Footballers invariably live in large modern homes on exclusive estates backing on to golf courses, often with team mates for neighbours. And rich people generallytend to choose to live in large houses, not least because they offer some privacy. Maybe Cantona will be forced to follow them in order to escape the unwelcome glare of the cameras.

The latest quarterly housing survey from the ISVA, the valuers' and auctioneers' society, warns people to stop looking back to the boom days of the Eighties and accept that today's stable prices and moderate turnover are here to stay.
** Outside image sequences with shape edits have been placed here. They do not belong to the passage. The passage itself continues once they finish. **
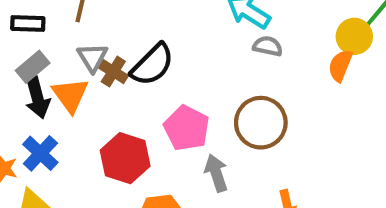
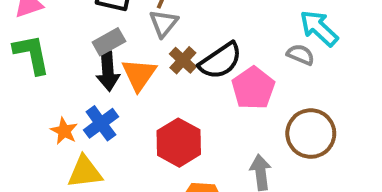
gray semicircle: (268, 46) -> (301, 55), moved
gray triangle: (92, 57) -> (164, 23), moved
pink pentagon: (187, 128) -> (253, 88), moved

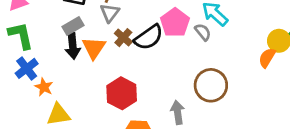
gray semicircle: (301, 55) -> (203, 32), turned 30
pink pentagon: (253, 88) -> (175, 23), moved
blue cross: (101, 123) -> (27, 68), moved

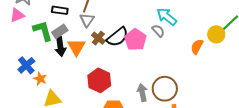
pink pentagon: (175, 23) -> (135, 40), moved
green L-shape: (21, 36) -> (43, 31), moved
orange semicircle: (267, 58) -> (197, 47), moved
brown circle: (211, 85) -> (165, 89), moved

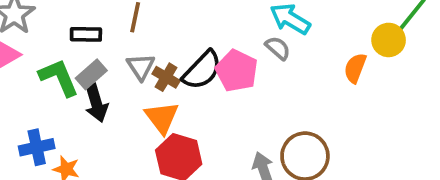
gray triangle: (87, 20) -> (141, 67), moved
orange triangle: (76, 47) -> (162, 118), moved
blue cross: (26, 65) -> (37, 147), turned 36

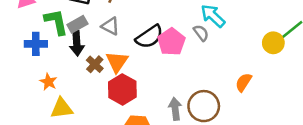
gray triangle: (141, 67) -> (110, 26), turned -42
orange semicircle: (355, 68) -> (244, 82), moved
brown cross: (166, 77) -> (95, 64), moved
blue cross: (37, 147) -> (36, 44), moved

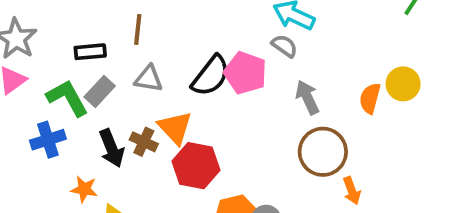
black arrow: (77, 43) -> (112, 148), moved
yellow circle: (273, 43) -> (403, 84), moved
gray arrow: (175, 109) -> (307, 97), moved

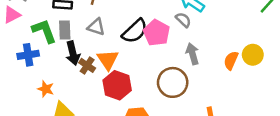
gray rectangle: (100, 91) -> (65, 30), turned -54
black arrow: (112, 148) -> (73, 53), moved
brown circle: (323, 152) -> (173, 82), moved

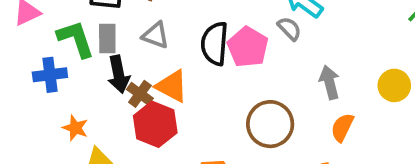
black semicircle: (135, 31) -> (215, 44), turned 136
gray arrow: (192, 54) -> (330, 82), moved
orange triangle: (108, 60) -> (172, 86), turned -30
orange semicircle: (231, 60) -> (342, 127), moved
red hexagon: (117, 85) -> (155, 124), moved

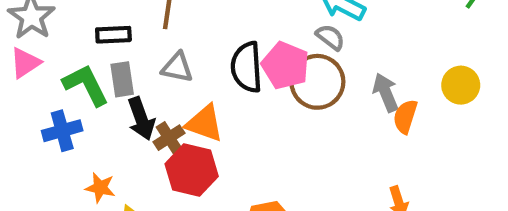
brown cross: (140, 94) -> (169, 138), turned 30
brown circle: (270, 124) -> (317, 82), moved
orange semicircle: (342, 127) -> (405, 117), moved

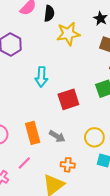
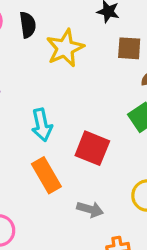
red square: (68, 99) -> (92, 148), turned -35
orange rectangle: (33, 133) -> (46, 175), moved

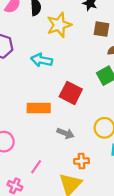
cyan arrow: (42, 125) -> (42, 60), moved, turned 108
orange rectangle: (46, 175) -> (39, 108), turned -65

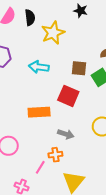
brown square: (101, 29) -> (79, 68), moved
orange cross: (82, 161) -> (55, 155), moved

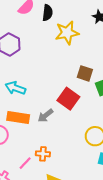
cyan arrow: (39, 67) -> (15, 88), moved
orange rectangle: (39, 112) -> (18, 117), moved
gray arrow: (66, 134) -> (45, 116), moved, turned 112

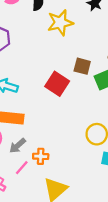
red square: (68, 99) -> (57, 84), moved
gray arrow: (45, 116) -> (18, 146), moved

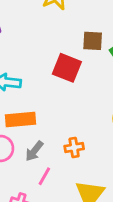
orange cross: (41, 156) -> (74, 147), moved

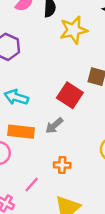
gray arrow: (34, 151) -> (54, 126), moved

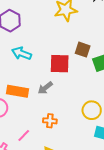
red square: (70, 95) -> (60, 64), turned -35
cyan arrow: (16, 97) -> (22, 53), moved

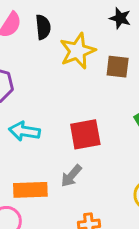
brown square: (83, 50) -> (118, 67), moved

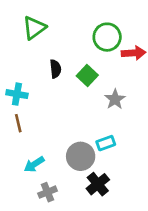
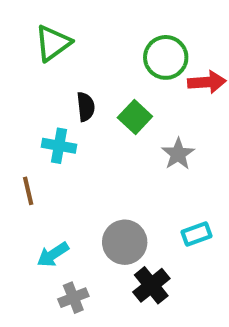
cyan cross: (17, 94) -> (59, 146), moved
cyan rectangle: (106, 143) -> (197, 234), moved

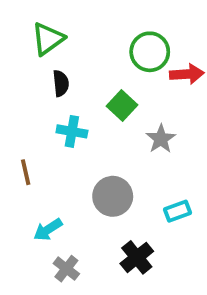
black semicircle: (86, 107) -> (61, 83), moved
cyan cross: (59, 146) -> (72, 131), moved
gray circle: (125, 242) -> (113, 196), moved
gray cross: (73, 298) -> (66, 269), turned -30

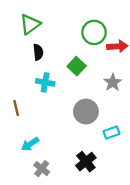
gray star: (161, 139) -> (113, 82), moved
gray circle: (113, 196) -> (86, 112), moved

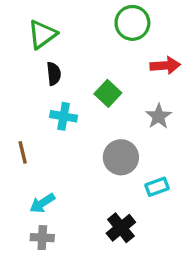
green circle: (94, 32) -> (132, 23), moved
gray cross: (42, 169) -> (42, 238), moved, turned -35

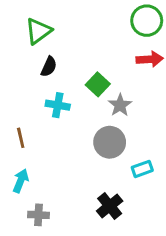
green circle: (132, 23) -> (147, 21), moved
black semicircle: (54, 74) -> (49, 67), turned 30
gray star: (159, 116) -> (120, 105), moved
cyan arrow: (42, 203) -> (21, 181), moved, turned 145

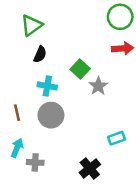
gray circle: (110, 142) -> (51, 115), moved
gray cross: (38, 215) -> (35, 162), moved

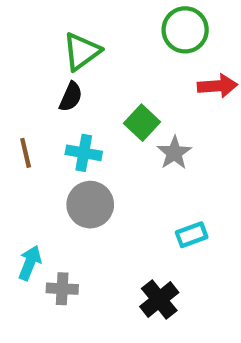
green circle: (120, 17) -> (185, 30), moved
green triangle: (32, 25) -> (82, 51), moved
brown line: (17, 113) -> (26, 153), moved
cyan rectangle: (116, 138) -> (192, 235), moved

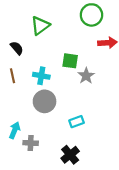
black semicircle: (71, 97) -> (17, 48), moved, turned -64
green square: (142, 123) -> (70, 61), turned -35
cyan rectangle: (192, 235) -> (77, 122), moved
black cross: (159, 299) -> (70, 155), moved

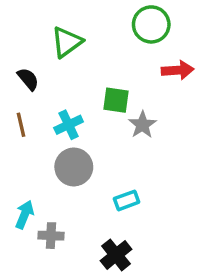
cyan cross: (41, 76) -> (69, 125), turned -35

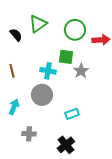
green circle: (151, 24) -> (75, 30), moved
black semicircle: (28, 79) -> (16, 35), moved
cyan cross: (69, 125) -> (48, 71), moved, turned 35
cyan arrow: (25, 214) -> (14, 107), moved

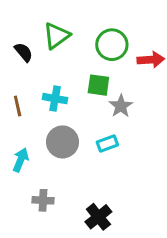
cyan cross: (48, 71) -> (55, 99), moved
cyan rectangle: (72, 114) -> (107, 143), moved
The 7,500-strong society said business among its members dropped by around 17 per cent in the last quarter of last year. Few members expect much improvement this year. Many home owners would have to go through "the pain barrier" of selling their house for less than they paid for it, said David Berriman, chairman of the ISVA's property committee.

"Throughout the recession people have been talking about how things will be much better when the housing market recovers," Mr Berriman said. "It's time we all faced up to the fact that this isn't a long nightmare - it's reality. The market is not going to recover. The party's well and truly over. This is it for the forseeable future."

Showbiz folk on the move this month include the actor Nigel Hawthorne, star of the play and film, The Madness of George III, who is selling his 16th-century house in Hertfordshire. Radwell Grange, two miles from Baldock, has three large reception rooms and two conservatories, one leading off the kitchen, the other from the sitting room. Upstairs it has three bedroom suites and three further bedrooms. The barn houses a games room and gym.

Potential owners may be influenced less by its famous occupant than by a planning notice included in the details. It says that planning consent exists for a service station on the A1(M) about half a mile from the property, though no detailed plans have yet been submitted. Knight Frank & Rutley's Hertfordshire office (081-447 1766) is asking for offers around £385,000.

Also on the move are Jonathan Dimbleby and Bel Mooney, owners for the past 15 years of Glebe House in the village of Upper Swainswick near Bath. The family are leaving their stone house with three reception rooms, four bedrooms and a suite of offices to start an organic farm a few miles up the valley. Cluttons' Bath office (0225 469511) has set a guide price of £495,000.

The story (14 January column) of White Hart Farm near Newmarket, inhabited by the same family for most of the century without such luxuries as a lavatory, has had a happy ending. It sold at auction for just under £200,000 to some local cattle farmers who will amalgamate the 41 acres with their own land and make the house into a home for the farmer's son.